Work task: Print out the data that follows exactly, character for character, apart from the pictures.

Supplied information:

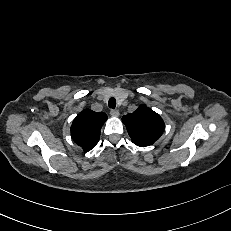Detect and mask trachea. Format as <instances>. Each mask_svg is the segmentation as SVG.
<instances>
[{"label": "trachea", "instance_id": "obj_1", "mask_svg": "<svg viewBox=\"0 0 231 231\" xmlns=\"http://www.w3.org/2000/svg\"><path fill=\"white\" fill-rule=\"evenodd\" d=\"M108 106L112 109H114L116 107V100L114 97H111L108 101Z\"/></svg>", "mask_w": 231, "mask_h": 231}]
</instances>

Worked solution:
Detect and mask trachea. Format as <instances>. Each mask_svg is the segmentation as SVG.
<instances>
[{"label": "trachea", "instance_id": "obj_1", "mask_svg": "<svg viewBox=\"0 0 231 231\" xmlns=\"http://www.w3.org/2000/svg\"><path fill=\"white\" fill-rule=\"evenodd\" d=\"M108 106L112 109H114L116 107V100L114 97H111L108 101Z\"/></svg>", "mask_w": 231, "mask_h": 231}]
</instances>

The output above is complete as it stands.